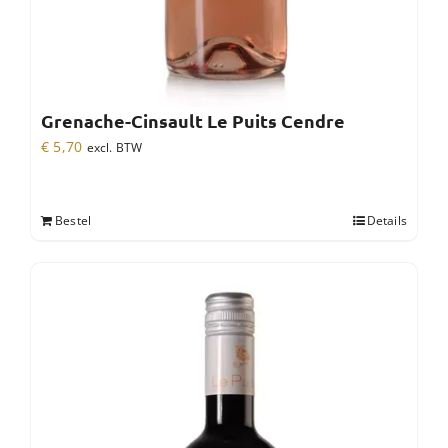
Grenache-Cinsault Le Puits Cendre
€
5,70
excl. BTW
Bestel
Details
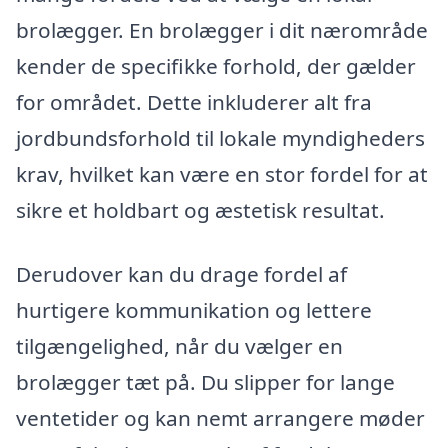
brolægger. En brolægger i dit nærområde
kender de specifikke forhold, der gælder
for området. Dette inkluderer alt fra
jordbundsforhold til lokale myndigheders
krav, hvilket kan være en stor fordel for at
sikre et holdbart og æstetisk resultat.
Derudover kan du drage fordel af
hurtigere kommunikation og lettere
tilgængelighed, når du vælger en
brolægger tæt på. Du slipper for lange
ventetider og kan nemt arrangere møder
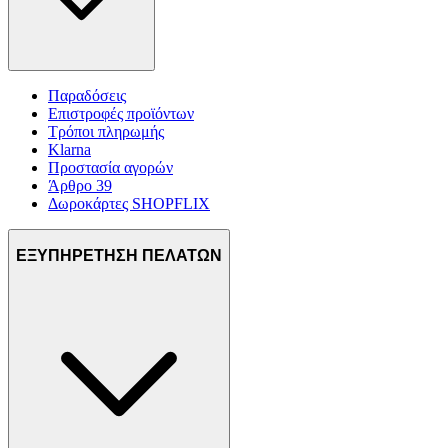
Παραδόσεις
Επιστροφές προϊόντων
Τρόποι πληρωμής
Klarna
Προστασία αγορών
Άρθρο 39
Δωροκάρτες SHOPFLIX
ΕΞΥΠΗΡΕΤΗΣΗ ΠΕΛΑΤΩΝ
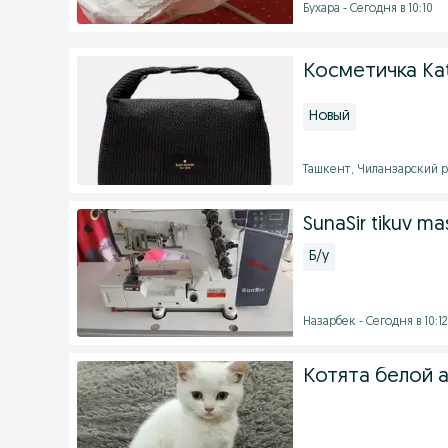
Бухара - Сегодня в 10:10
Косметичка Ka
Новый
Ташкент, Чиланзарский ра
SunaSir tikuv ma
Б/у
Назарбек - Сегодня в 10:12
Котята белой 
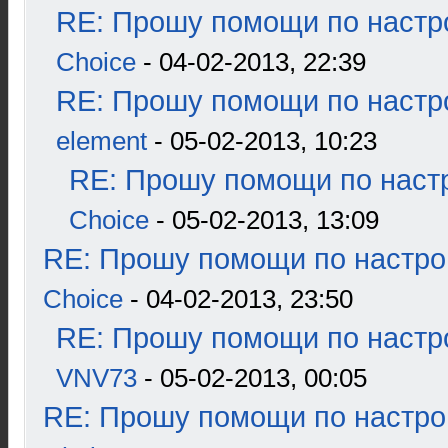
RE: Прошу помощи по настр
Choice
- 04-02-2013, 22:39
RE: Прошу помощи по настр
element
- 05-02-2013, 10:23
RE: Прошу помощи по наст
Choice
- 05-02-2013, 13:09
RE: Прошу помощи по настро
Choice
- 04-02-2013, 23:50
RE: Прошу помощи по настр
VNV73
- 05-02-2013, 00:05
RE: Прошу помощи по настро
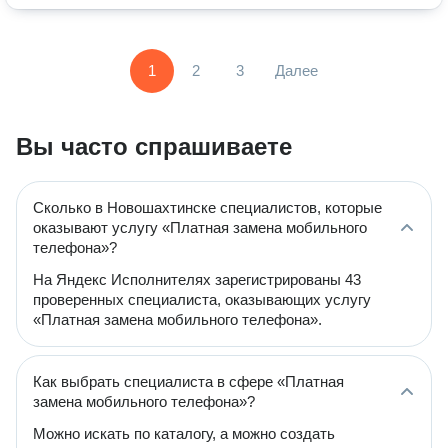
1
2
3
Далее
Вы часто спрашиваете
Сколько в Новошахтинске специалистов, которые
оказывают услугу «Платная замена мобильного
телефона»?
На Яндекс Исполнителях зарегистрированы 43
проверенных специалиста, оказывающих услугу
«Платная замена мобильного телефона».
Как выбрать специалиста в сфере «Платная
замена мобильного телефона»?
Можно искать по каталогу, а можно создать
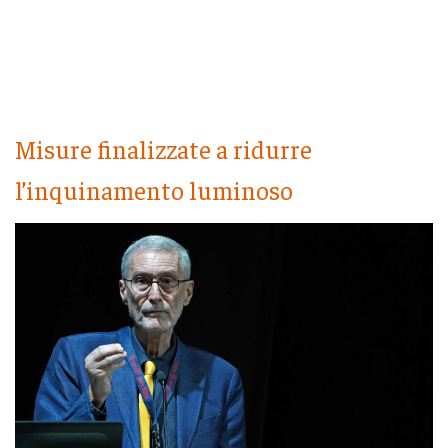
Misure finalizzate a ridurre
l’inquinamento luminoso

TASK ITEM: Output the full set of records above without changing a word, and drop the images.

YOUR SOLUTION:
Grenache-Cinsault Le Puits Cendre
€
5,70
excl. BTW
Bestel
Details
brolægger. En brolægger i dit nærområde
kender de specifikke forhold, der gælder
for området. Dette inkluderer alt fra
jordbundsforhold til lokale myndigheders
krav, hvilket kan være en stor fordel for at
sikre et holdbart og æstetisk resultat.
Derudover kan du drage fordel af
hurtigere kommunikation og lettere
tilgængelighed, når du vælger en
brolægger tæt på. Du slipper for lange
ventetider og kan nemt arrangere møder
Παραδόσεις
Επιστροφές προϊόντων
Τρόποι πληρωμής
Klarna
Προστασία αγορών
Άρθρο 39
Δωροκάρτες SHOPFLIX
ΕΞΥΠΗΡΕΤΗΣΗ ΠΕΛΑΤΩΝ
Бухара - Сегодня в 10:10
Косметичка Ka
Новый
Ташкент, Чиланзарский ра
SunaSir tikuv ma
Б/у
Назарбек - Сегодня в 10:12
Котята белой 
RE: Прошу помощи по настр
Choice
- 04-02-2013, 22:39
RE: Прошу помощи по настр
element
- 05-02-2013, 10:23
RE: Прошу помощи по наст
Choice
- 05-02-2013, 13:09
RE: Прошу помощи по настро
Choice
- 04-02-2013, 23:50
RE: Прошу помощи по настр
VNV73
- 05-02-2013, 00:05
RE: Прошу помощи по настро
1
2
3
Далее
Вы часто спрашиваете
Сколько в Новошахтинске специалистов, которые
оказывают услугу «Платная замена мобильного
телефона»?
На Яндекс Исполнителях зарегистрированы 43
проверенных специалиста, оказывающих услугу
«Платная замена мобильного телефона».
Как выбрать специалиста в сфере «Платная
замена мобильного телефона»?
Можно искать по каталогу, а можно создать
Misure finalizzate a ridurre
l’inquinamento luminoso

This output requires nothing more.